> [The problem]: Copy out every line of the records in which "tomto" can be found.

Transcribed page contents
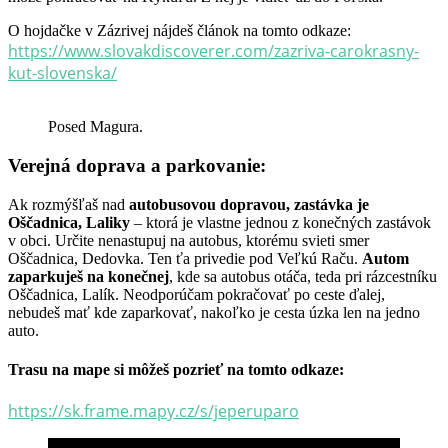
O hojdačke v Zázrivej nájdeš článok na tomto odkaze:
https://www.slovakdiscoverer.com/zazriva-carokrasny-
kut-slovenska/
Posed Magura.
Verejná doprava a parkovanie:
Ak rozmýšľaš nad
autobusovou dopravou, zastávka je
Oščadnica, Laliky
– ktorá je vlastne jednou z konečných zastávok
v obci. Určite nenastupuj na autobus, ktorému svieti smer
Oščadnica, Dedovka. Ten ťa privedie pod Veľkú Raču.
Autom
zaparkuješ na konečnej
, kde sa autobus otáča, teda pri rázcestníku
Oščadnica, Lalík. Neodporúčam pokračovať po ceste ďalej,
nebudeš mať kde zaparkovať, nakoľko je cesta úzka len na jedno
auto.
Trasu na mape si môžeš pozrieť na tomto odkaze:
https://sk.frame.mapy.cz/s/jeperuparo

> [Answer to the exercise]:
O hojdačke v Zázrivej nájdeš článok na tomto odkaze:
Trasu na mape si môžeš pozrieť na tomto odkaze:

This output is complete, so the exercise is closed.